A smile slowly crept across its face—a smile Vanessa wasn’t making.
For a moment, her mind refused to process it. She froze, the curler suspended in midair, staring at the glass.
“What the hell…”
The reflection stared back, unmoving, grinning as if in silent mockery. Then its smile grew— stretched too wide, too sharp, until it warped her features into something grotesque. Something other. And for a moment it wasn’t her face at all—just something wearing her skin like a mask, grinning from inside it.
Fear seized her, raw and electric. She stumbled backward, instinctively throwing the curler at the mirror. It clattered against the glass with a hollow thunk. Her reflection jolted— just a flicker— and then everything was normal again. No smile, no movement, just her own terrified eyes staring back. But a single crack now split the glass across her face, like a fracture in reality itself.

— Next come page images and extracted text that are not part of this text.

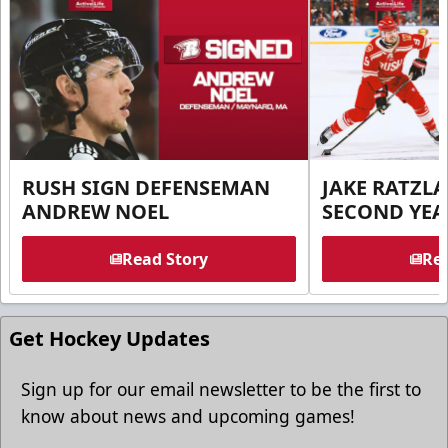
RUSH SIGN DEFENSEMAN
JAKE RATZLA
ANDREW NOEL
SECOND YEA
Read Story
Rea
Get Hockey Updates
Sign up for our email newsletter to be the first to
know about news and upcoming games!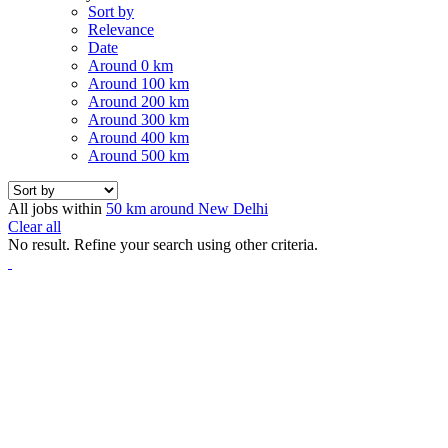
Sort by
Relevance
Date
Around 0 km
Around 100 km
Around 200 km
Around 300 km
Around 400 km
Around 500 km
All jobs within
50 km around New Delhi
Clear all
No result. Refine your search using other criteria.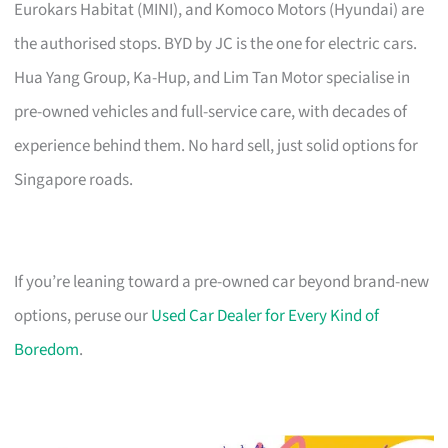
Eurokars Habitat (MINI), and Komoco Motors (Hyundai) are
the authorised stops. BYD by JC is the one for electric cars.
Hua Yang Group, Ka-Hup, and Lim Tan Motor specialise in
pre-owned vehicles and full-service care, with decades of
experience behind them. No hard sell, just solid options for
Singapore roads.
If you’re leaning toward a pre-owned car beyond brand-new
options, peruse our
Used Car Dealer for Every Kind of
Boredom
.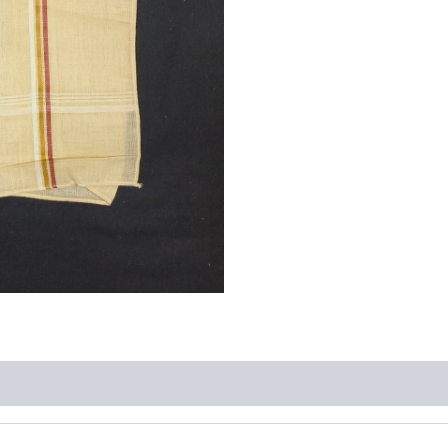
quantity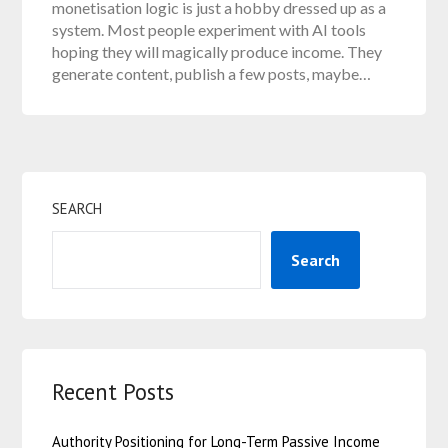
monetisation logic is just a hobby dressed up as a
system. Most people experiment with AI tools
hoping they will magically produce income. They
generate content, publish a few posts, maybe…
SEARCH
Search
Recent Posts
Authority Positioning for Long-Term Passive Income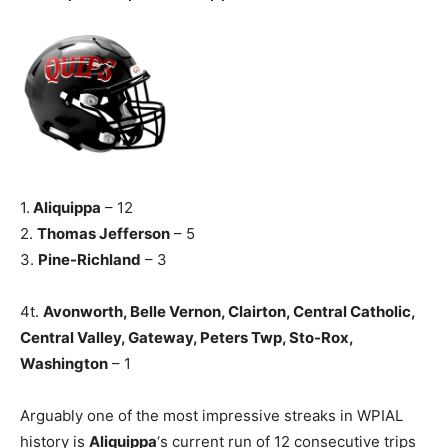
1.
Aliquippa
– 12
2.
Thomas Jefferson
– 5
3.
Pine-Richland
– 3
4t.
Avonworth, Belle Vernon, Clairton, Central Catholic,
Central Valley, Gateway, Peters Twp, Sto-Rox,
Washington
– 1
Arguably one of the most impressive streaks in WPIAL
history is
Aliquippa
‘s current run of 12 consecutive trips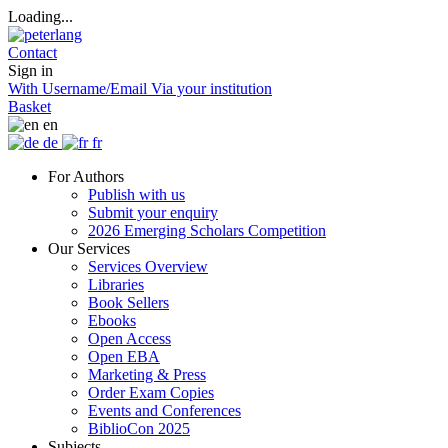
Loading...
Contact
Sign in
With Username/Email
Via your institution
Basket
en
de
fr
For Authors
Publish with us
Submit your enquiry
2026 Emerging Scholars Competition
Our Services
Services Overview
Libraries
Book Sellers
Ebooks
Open Access
Open EBA
Marketing & Press
Order Exam Copies
Events and Conferences
BiblioCon 2025
Subjects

Vanessa took a slow step forward, breath caught in her throat, and raised a trembling hand. She ran her fingertip over the spot, right where her mirrored cheekbone curved. Smooth. No jagged edge, no break in the glass. Nothing. And yet, the crack was still there—clear as day in the reflection, faintly spidering out like veins beneath skin. She tilted her head. From one angle, it vanished entirely. From another it was back again, darker than before, hiding just beyond the reach of reason. Like it was only visible if she looked at herself just wrong enough.
Her heart thudded against her ribs, a low, drumming panic settling into her chest. Was she seeing things? Was she overtired? She knew how easily sleep deprivation could twist perception, but this felt different. Wrong. Too precise to be a hallucination, too strange to explain away. As she tried to rationalize what had just happened, the phone suddenly rang on the nightstand next to the bed, her ringtone shattering the silence like a slap. Vanessa flinched at the sudden noise, her nerves still on edge.

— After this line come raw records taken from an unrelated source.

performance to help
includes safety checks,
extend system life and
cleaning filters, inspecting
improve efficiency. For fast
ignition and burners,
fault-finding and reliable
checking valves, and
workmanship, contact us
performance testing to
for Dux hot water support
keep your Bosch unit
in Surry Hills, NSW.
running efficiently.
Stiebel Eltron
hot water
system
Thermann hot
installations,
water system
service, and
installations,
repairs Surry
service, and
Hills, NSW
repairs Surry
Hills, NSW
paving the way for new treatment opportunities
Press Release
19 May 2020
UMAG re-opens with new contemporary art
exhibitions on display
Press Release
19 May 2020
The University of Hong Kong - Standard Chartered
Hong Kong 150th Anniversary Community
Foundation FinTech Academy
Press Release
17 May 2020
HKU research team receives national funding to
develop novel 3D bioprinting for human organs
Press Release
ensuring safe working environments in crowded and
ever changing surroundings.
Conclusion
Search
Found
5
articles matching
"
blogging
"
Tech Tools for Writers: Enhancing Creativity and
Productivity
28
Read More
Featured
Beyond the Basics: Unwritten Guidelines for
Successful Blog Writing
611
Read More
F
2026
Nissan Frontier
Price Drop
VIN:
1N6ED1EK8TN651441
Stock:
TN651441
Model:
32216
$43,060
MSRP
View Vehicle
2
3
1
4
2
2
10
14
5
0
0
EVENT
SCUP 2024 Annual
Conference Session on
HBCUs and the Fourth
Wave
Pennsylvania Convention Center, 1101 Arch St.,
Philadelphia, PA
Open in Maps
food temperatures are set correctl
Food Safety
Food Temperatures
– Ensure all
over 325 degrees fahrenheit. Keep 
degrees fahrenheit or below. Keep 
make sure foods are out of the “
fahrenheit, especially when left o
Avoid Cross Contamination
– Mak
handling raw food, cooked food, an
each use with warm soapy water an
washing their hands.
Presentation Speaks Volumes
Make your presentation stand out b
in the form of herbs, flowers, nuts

David’s name flashed on the screen.
Her shoulders relaxed slightly. Of course. It was nothing. Just stress.
She took another quick look in the mirror. Nothing unusual now: still pale, still wide-eyed. Still her.
Then she straightened her back, cleared her throat, and picked up the phone with her hands still shaking.
“Are you ready? We have to be at the studio in ten,” David said, his voice curt and rushed.
Vanessa tightened her grip around the phone. He didn’t even say hi.
“Give me two minutes,” she replied, forcing a calm into her voice that didn’t reach her fingertips. Silence fell on the other side of the line, a sign that David was probably texting somebody else while talking to her. Typical. Vanessa rolled her eyes and hung up the phone without saying anything more.
Her gaze flicked toward the mirror one last time—just a glance. The crack was gone. Or maybe it was never there to begin with. She blinked hard and picked up the curler from the floor. She couldn’t afford to waste time chasing shadows. It was nothing—just tiredness, or a trick of the light. But the unease clung to her skin like electricity. Because if it hadn’t been her imagination… then what had it been?